Environmental Policy: Eugene has some excellent environmental policies. Unfortunately, they do not have any legal weight, and are routinely ignored by many City staff when planning further metastatization of sprawl.

Green Design: The City has said nice things about private and university efforts for greener construction. However, Eugene’s economy is very dependent on clearcuts and plywood, which is not offset by a couple of buildings built to moderately green standards. Eugene has declined to require Green Building as a condition of permits, and still allows subdivisions to be built without any effort to orient buildings for passive solar design.

Green Space: Eugene does have a lot of green space. Most of this area fits into three categories. The largest green space inside the Urban Growth Boundary is owned by the United States Bureau of Land Management (the West Eugene Wetlands) and was targetted for freeway construction between 1951 and 2006 (when the Federal Highway Administration finally gave up, understanding federal transportation laws would not permit the project). Some of the green space is along the Willamette River or Amazon Creek, perhaps half of that is too close to the flood plain to be suitable for urbanization (a lot of urban parks are merely the areas that developers cannot directly use). The most significant parkland in the City is the ridgeline in the South Hills, although the City is considering allowing much of the remaining Amazon Headwaters to be smothered with more subdivisions.

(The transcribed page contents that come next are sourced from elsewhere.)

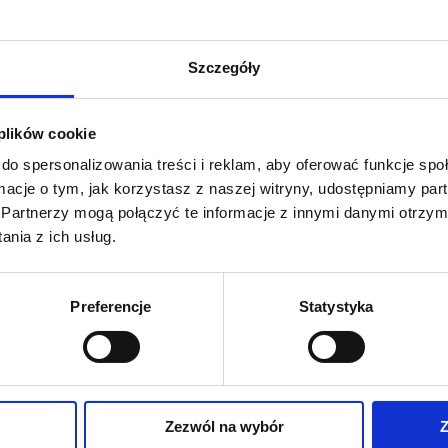
Wygoda tkwi 
Ergonomicz
Szczegóły
szerokiego s
maksymaln
zachowaniu k
 plików cookie
się zaskoczy
do spersonalizowania treści i reklam, aby oferować funkcje sp
ormacje o tym, jak korzystasz z naszej witryny, udostępniamy p
Partnerzy mogą połączyć te informacje z innymi danymi otrzym
nia z ich usług.
Preferencje
Statystyka
Zapytaj 
Zezwól na wybór
Z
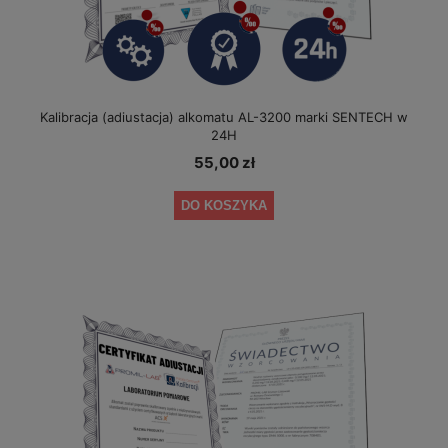
Kalibracja (adiustacja) alkomatu AL-3200 marki SENTECH w
24H
55,00 zł
DO KOSZYKA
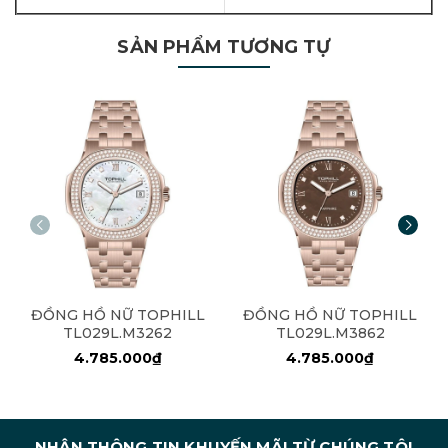
SẢN PHẨM TƯƠNG TỰ
ĐỒNG HỒ NỮ TOPHILL
ĐỒNG HỒ NỮ TOPHILL
TL029L.M3262
TL029L.M3862
4.785.000₫
4.785.000₫
NHẬN THÔNG TIN KHUYẾN MÃI TỪ CHÚNG TÔI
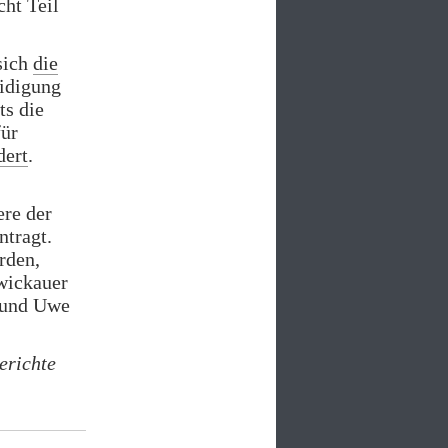
cht Teil
sich
die
eidigung
ts die
für
dert
.
ere der
ntragt.
rden,
Zwickauer
 und Uwe
erichte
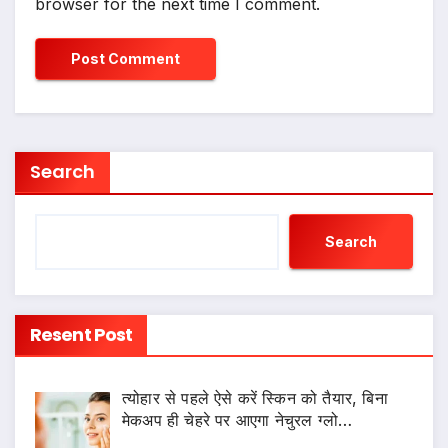
browser for the next time I comment.
Search
Search
Resent Post
त्योहार से पहले ऐसे करें स्किन को तैयार, बिना
मेकअप ही चेहरे पर आएगा नेचुरल ग्लो…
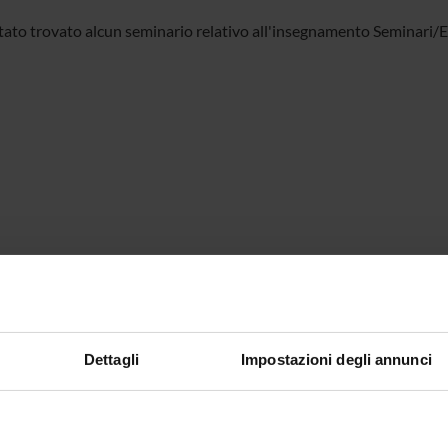
tato trovato alcun seminario relativo all'insegnamento Seminari/Es
Dettagli
Impostazioni degli annunci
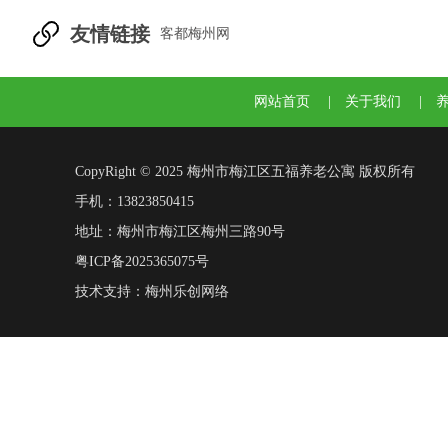
友情链接
客都梅州网
网站首页
|
关于我们
|
CopyRight © 2025 梅州市梅江区五福养老公寓 版权所有
手机：13823850415
地址：梅州市梅江区梅州三路90号
粤ICP备2025365075号
技术支持：
梅州乐创网络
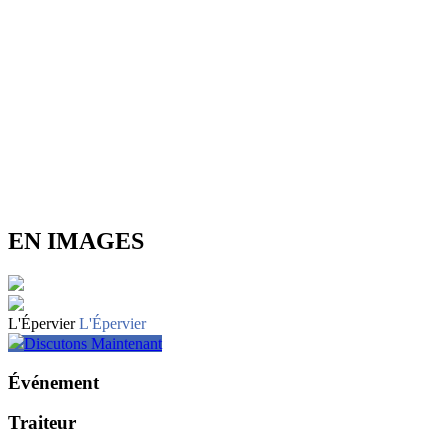
EN IMAGES
L'Épervier
L'Épervier
Discutons Maintenant
Événement
Traiteur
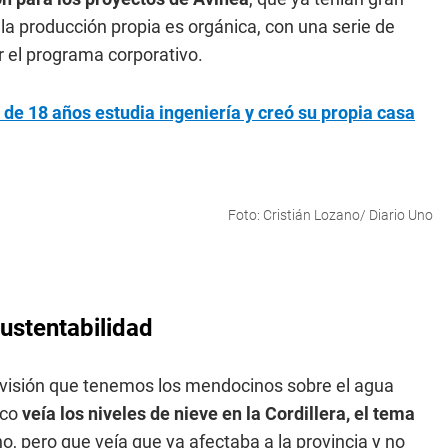
la producción propia es orgánica, con una serie de
r el programa corporativo.
de 18 años estudia ingeniería y creó su propia casa
Foto: Cristián Lozano/ Diario Uno
sustentabilidad
 visión que tenemos los mendocinos sobre el agua
ico
veía los niveles de nieve en la Cordillera, el tema
o, pero que veía que ya afectaba a la provincia y no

Public Health: The City of Eugene is considering approval of a new hospital in the most inaccessible location of the city, behind the most congested interchange in the region.

Recycling: The Lane County transfer station has a very good recycling program, although the City of Eugene does not directly run a recycling program. Trash and recycling is all collected by private companies – one of the largest is partially controlled by the brother of an outgoing City Councilor.

Socioeconomic Factors: Eugene is recognized as having high housing costs relative to the incomes that the average person can earn.

Transportation: Eugene has bike paths, buses, sidewalks, trails — and a relatively low level of transit usage compared to many other cities.

Water Quality: The main waterway entirely in the City, Amazon Creek, is contaminated with hazardous waste and lawn chemicals. Much of its route through the middle of the city is encapsulated in a concrete channel. Some of the cleanest water on Earth is found in high Cascade lakes — but wading in Amazon Creek is hazardous to your health.